As Owsley's case dragged through the courts for the next two years, he stopped making acid and worked as the sound man at the Carousel Ballroom for three months before it was bought by Bill Graham and renamed the Fillmore West. In July 1968, Owsley rejoined the Dead. By then, the band was being managed by Lenny Hart, the father of drummer Mickey Hart and a minister who believed God had called upon him to save the Dead from their never-ending financial woes. Lenny Hart and Owsley, who had "never trusted preachers anyway," got on like oil and water. In his classic account of the Grateful Dead on the road in May 1969, Michael Lydon noted the ongoing tension between Hart and Owsley by writing that they were "like two selves of the Dead at war, with the Dead themselves sitting as judges. . . . The Bear, says Jerry [Garcia], is 'Satan in our midst,' friend, chemist, psychedelic legend, and electronic genius; not a leader, but a moon with a gravitational pull.

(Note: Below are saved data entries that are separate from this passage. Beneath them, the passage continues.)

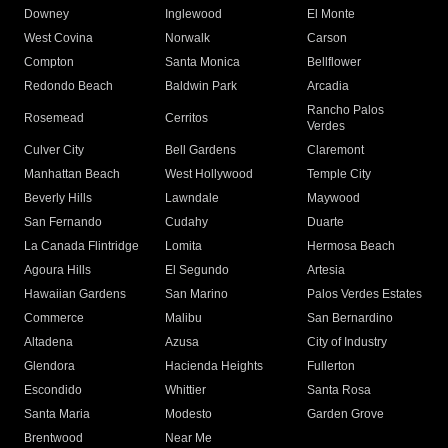
Downey
Inglewood
El Monte
West Covina
Norwalk
Carson
Compton
Santa Monica
Bellflower
Redondo Beach
Baldwin Park
Arcadia
Rancho Palos
Rosemead
Cerritos
Verdes
Culver City
Bell Gardens
Claremont
Manhattan Beach
West Hollywood
Temple City
Beverly Hills
Lawndale
Maywood
San Fernando
Cudahy
Duarte
La Canada Flintridge
Lomita
Hermosa Beach
Agoura Hills
El Segundo
Artesia
Hawaiian Gardens
San Marino
Palos Verdes Estates
Commerce
Malibu
San Bernardino
Altadena
Azusa
City of Industry
Glendora
Hacienda Heights
Fullerton
Escondido
Whittier
Santa Rosa
Santa Maria
Modesto
Garden Grove
Brentwood
Near Me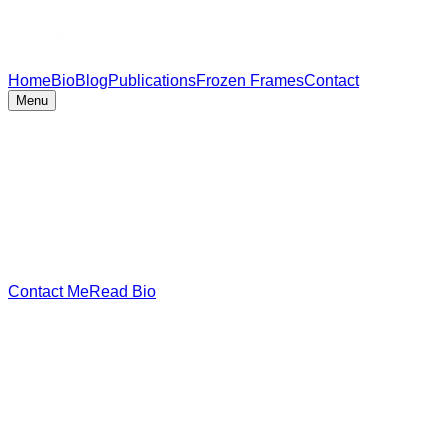
Home
Bio
Blog
Publications
Frozen Frames
Contact
Menu
Contact Me
Read Bio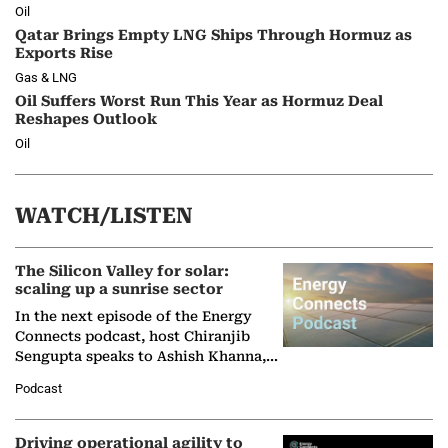
Oil
Qatar Brings Empty LNG Ships Through Hormuz as
Exports Rise
Gas & LNG
Oil Suffers Worst Run This Year as Hormuz Deal
Reshapes Outlook
Oil
WATCH/LISTEN
The Silicon Valley for solar:
scaling up a sunrise sector
In the next episode of the Energy
Connects podcast, host Chiranjib
Sengupta speaks to Ashish Khanna,
Director General of the International
Podcast
Solar Alliance, as the…
Driving operational agility to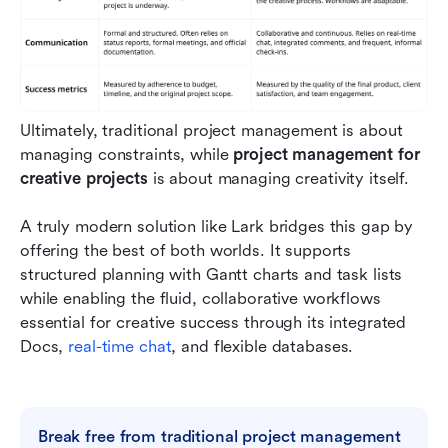
Ultimately, traditional project management is about 
managing constraints, while 
project management for 
creative projects 
is about managing creativity itself.
A truly modern solution like Lark bridges this gap by 
offering the best of both worlds. It supports 
structured planning with Gantt charts and task lists 
while enabling the fluid, collaborative workflows 
essential for creative success through its integrated 
Docs, 
real-time chat
, and flexible databases.
Break free from traditional project management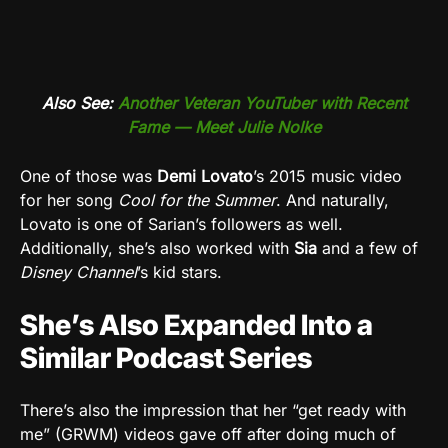
Also See:
Another Veteran YouTuber with Recent
Fame — Meet Julie Nolke
One of those was
Demi Lovato
’s 2015 music video
for her song
Cool for the Summer
. And naturally,
Lovato is one of Sarian’s followers as well.
Additionally, she’s also worked with
Sia
and a few of
Disney Channel
’s kid stars.
She’s Also Expanded Into a
Similar Podcast Series
There’s also the impression that her “get ready with
me” (GRWM) videos gave off after doing much of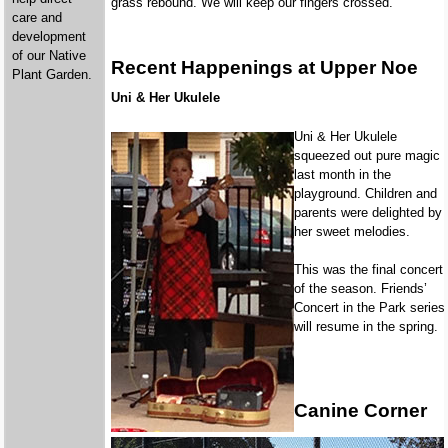
grass rebound. We will keep our fingers crossed.
care and
development
of our Native
Recent Happenings at Upper Noe
Plant Garden.
Uni & Her Ukulele
Uni & Her Ukulele
squeezed out pure magic
last month in the
playground. Children and
parents were delighted by
her sweet melodies.
This was the final concert
of the season. Friends’
Concert in the Park series
will resume in the spring.
Canine Corner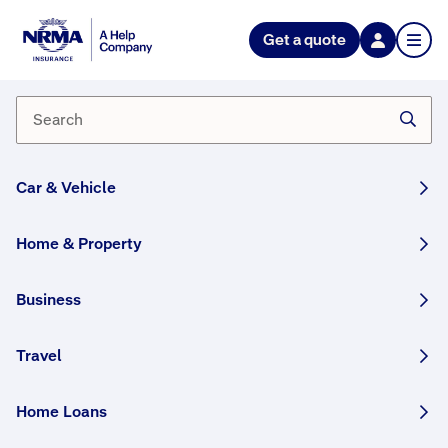
Get a quote
What changes can I make to my
policies using my online
account?
The policy changes you can make using
your online
Car & Vehicle
account
depend on the policies you hold. For
example, Comprehensive Car Insurance policy
Home & Property
holders can:
Add/edit the car's VIN
Business
Add/remove a windscreen option
Add/remove a hire car
Travel
Add/remove drivers
Add/remove the car's credit provider
Amend their excess
Home Loans
Amend their sum insured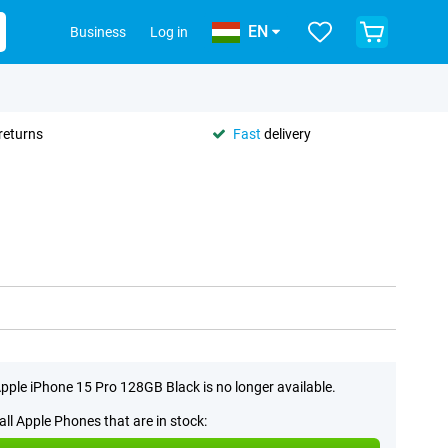
EN
Business
Log in
returns
Fast
delivery
pple iPhone 15 Pro 128GB Black is no longer available.
all Apple Phones that are in stock: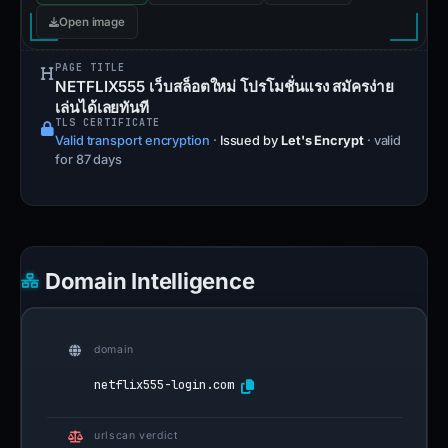
Open image
PAGE TITLE
NETFLIX555 เว็บสล็อตใหม่ โปรโมชั่นแรง สมัครง่าย
เล่นได้เลยทันที
TLS CERTIFICATE
Valid transport encryption
·
Issued by
Let's Encrypt
· valid
for 87 days
Domain Intelligence
domain
netflix555-login.com
urlscan verdict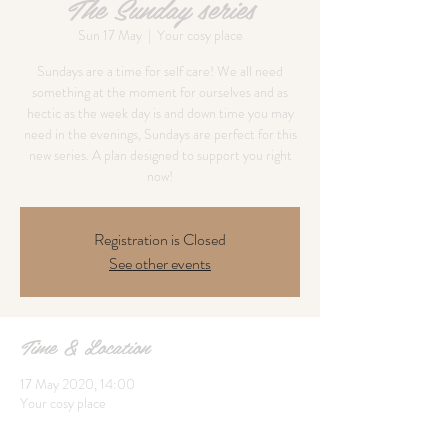
The Sunday series
Sun 17 May
  |  
Your cosy place
Sundays are a time for self care! We all need
something at the moment for ourselves and as
hectic as the week day is and down time you may
need in the evenings, Sundays are perfect for this
new series. A plan designed to support you right
now!
Registration is Closed
See other events
Time & Location
17 May 2020, 14:00
Your cosy place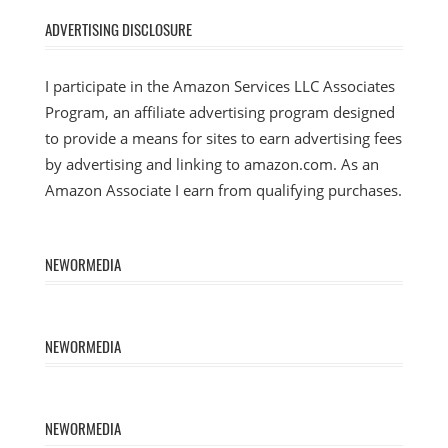
ADVERTISING DISCLOSURE
I participate in the Amazon Services LLC Associates
Program, an affiliate advertising program designed
to provide a means for sites to earn advertising fees
by advertising and linking to amazon.com. As an
Amazon Associate I earn from qualifying purchases.
NEWORMEDIA
NEWORMEDIA
NEWORMEDIA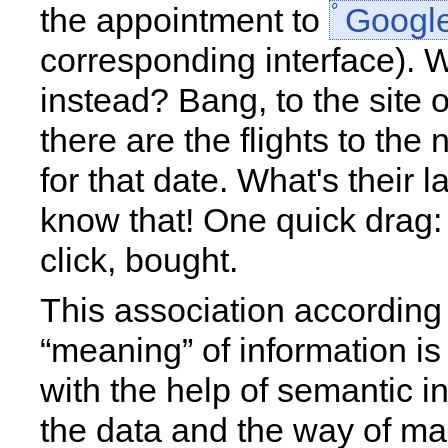
the appointment to
Googl
corresponding interface). W
instead? Bang, to the site 
there are the flights to the 
for that date. What's their l
know that! One quick drag
click, bought.
This association according 
“meaning” of information i
with the help of semantic i
the data and the way of ma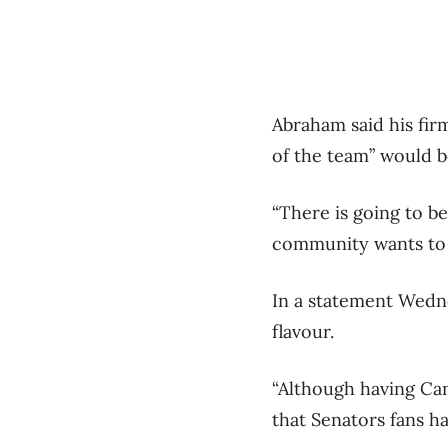
Abraham said his firm
of the team” would 
“There is going to b
community wants to 
In a statement Wedne
flavour.
“Although having Can
that Senators fans ha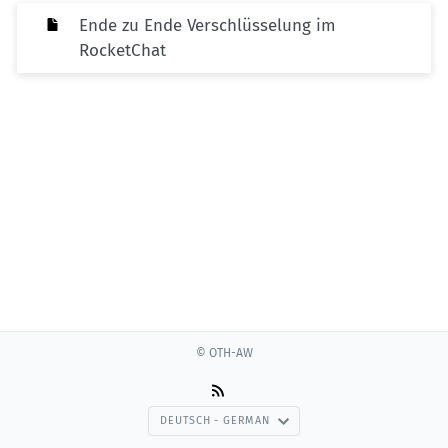
Ende zu Ende Verschlüsselung im
RocketChat
© OTH-AW
DEUTSCH - GERMAN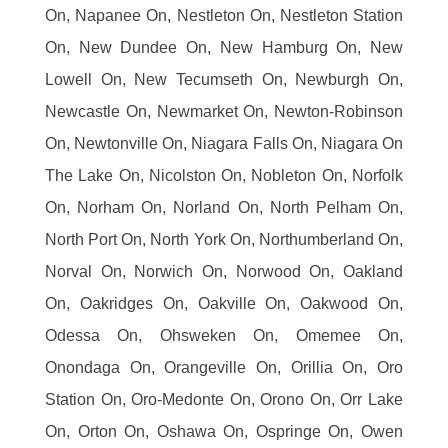
On, Napanee On, Nestleton On, Nestleton Station
On, New Dundee On, New Hamburg On, New
Lowell On, New Tecumseth On, Newburgh On,
Newcastle On, Newmarket On, Newton-Robinson
On, Newtonville On, Niagara Falls On, Niagara On
The Lake On, Nicolston On, Nobleton On, Norfolk
On, Norham On, Norland On, North Pelham On,
North Port On, North York On, Northumberland On,
Norval On, Norwich On, Norwood On, Oakland
On, Oakridges On, Oakville On, Oakwood On,
Odessa On, Ohsweken On, Omemee On,
Onondaga On, Orangeville On, Orillia On, Oro
Station On, Oro-Medonte On, Orono On, Orr Lake
On, Orton On, Oshawa On, Ospringe On, Owen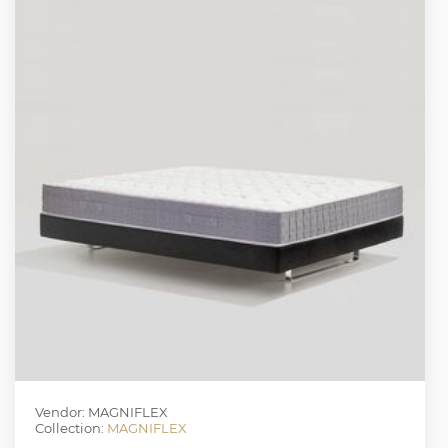
Vendor: MAGNIFLEX
Collection:
MAGNIFLEX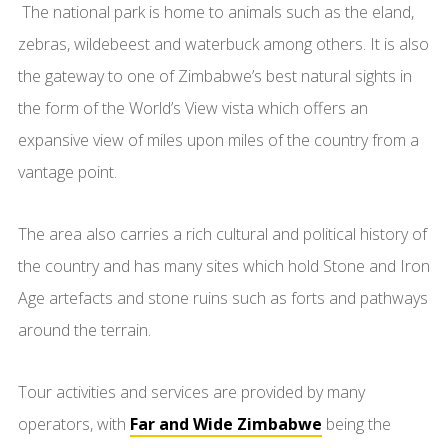
The national park is home to animals such as the eland,
zebras, wildebeest and waterbuck among others. It is also
the gateway to one of Zimbabwe’s best natural sights in
the form of the World’s View vista which offers an
expansive view of miles upon miles of the country from a
vantage point.
The area also carries a rich cultural and political history of
the country and has many sites which hold Stone and Iron
Age artefacts and stone ruins such as forts and pathways
around the terrain.
Tour activities and services are provided by many
operators, with
Far and Wide Zimbabwe
being the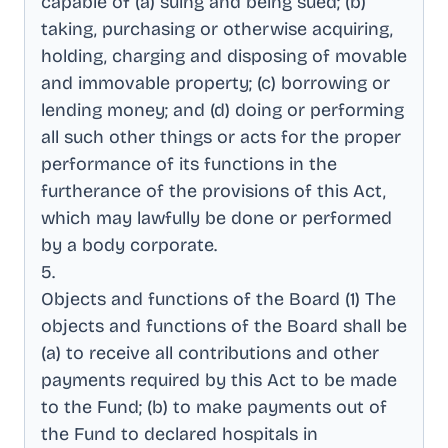
capable of (a) suing and being sued; (b)
taking, purchasing or otherwise acquiring,
holding, charging and disposing of movable
and immovable property; (c) borrowing or
lending money; and (d) doing or performing
all such other things or acts for the proper
performance of its functions in the
furtherance of the provisions of this Act,
which may lawfully be done or performed
by a body corporate
.
5
.
Objects and functions of the Board (1) The
objects and functions of the Board shall be
(a) to receive all contributions and other
payments required by this Act to be made
to the Fund; (b) to make payments out of
the Fund to declared hospitals in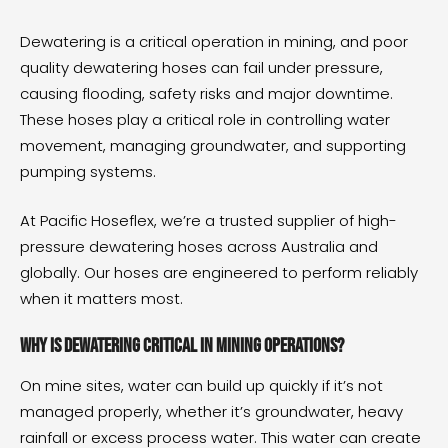
Dewatering is a critical operation in mining, and poor
quality dewatering hoses can fail under pressure,
causing flooding, safety risks and major downtime.
These hoses play a critical role in controlling water
movement, managing groundwater, and supporting
pumping systems.
At Pacific Hoseflex, we’re a trusted supplier of
high-
pressure dewatering hoses
across Australia and
globally. Our hoses are engineered to perform reliably
when it matters most.
Why is dewatering critical in mining operations?
On mine sites, water can build up quickly if it’s not
managed properly, whether it’s groundwater, heavy
rainfall or excess process water. This water can create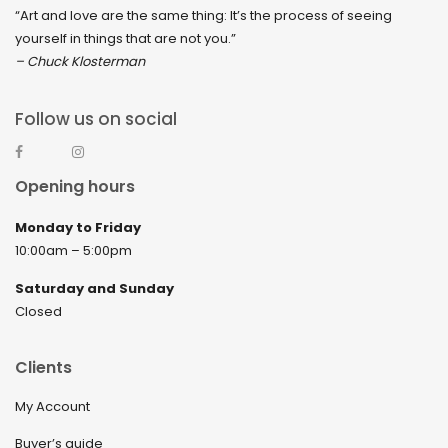
“Art and love are the same thing: It’s the process of seeing
yourself in things that are not you.”
– Chuck Klosterman
Follow us on social
Opening hours
Monday to Friday
10:00am – 5:00pm
Saturday and Sunday
Closed
Clients
My Account
Buyer’s guide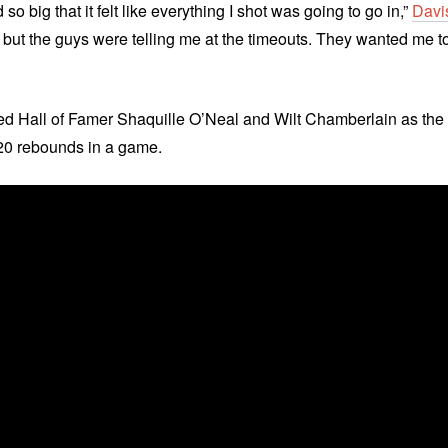
so big that it felt like everything I shot was going to go in,”
Davi
al, but the guys were telling me at the timeouts. They wanted me t
ned Hall of Famer Shaquille O’Neal and Wilt Chamberlain as the
d 20 rebounds in a game.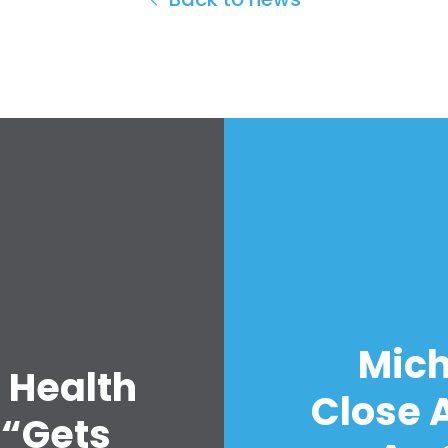
Mich
 Health
Close A
 “Gets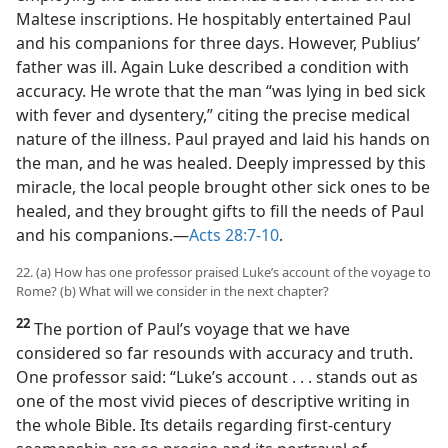
Maltese inscriptions. He hospitably entertained Paul
and his companions for three days. However, Publius’
father was ill. Again Luke described a condition with
accuracy. He wrote that the man “was lying in bed sick
with fever and dysentery,” citing the precise medical
nature of the illness. Paul prayed and laid his hands on
the man, and he was healed. Deeply impressed by this
miracle, the local people brought other sick ones to be
healed, and they brought gifts to fill the needs of Paul
and his companions.​—
Acts 28:7-10
.
22. (a) How has one professor praised Luke’s account of the voyage to
Rome? (b) What will we consider in the next chapter?
22
The portion of Paul’s voyage that we have
considered so far resounds with accuracy and truth.
One professor said: “Luke’s account . . . stands out as
one of the most vivid pieces of descriptive writing in
the whole Bible. Its details regarding first-century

He is a prince of inefficiency, the essence at its most perverse of what the Dead refuse to give up."
Because he wanted to keep a "sonic journal" of his work, Owsley began plugging a suitcase-size Ampex 602 tape recorder into the sound board each night as the Dead played in 1966. By doing so, he compiled a historic collection of live performances. He also came up with the concept for what eventually became the band's logo. Because the Dead then began playing "a lot of festival-style shows where the equipment would all wind up at the back of the stage in a muddle," Owsley says, he decided to mark their gear so the roadies could easily locate it.
While driving to work one day in his MG, Owsley saw an orange and blue logo with a white bar across it on a building. He thought it would look cool if the logo was red and blue with a white lightning bolt through it, so he had someone spray-paint a basic version of it on the Dead's equipment. He then talked to his friend Bob Thomas about putting the lightning bolt through the words "Grateful Dead" in lettering, which from a distance would look like a skull. Together, they devised the "Steal Your Face" logo (a.k.a. "the stealie"). Thomas, who died in 1993, sold it to the band as a letterhead for $250, meaning that neither he nor Owsley ever saw a dime from all those Deadhead stickers on the rear bumpers of Volkswagen buses.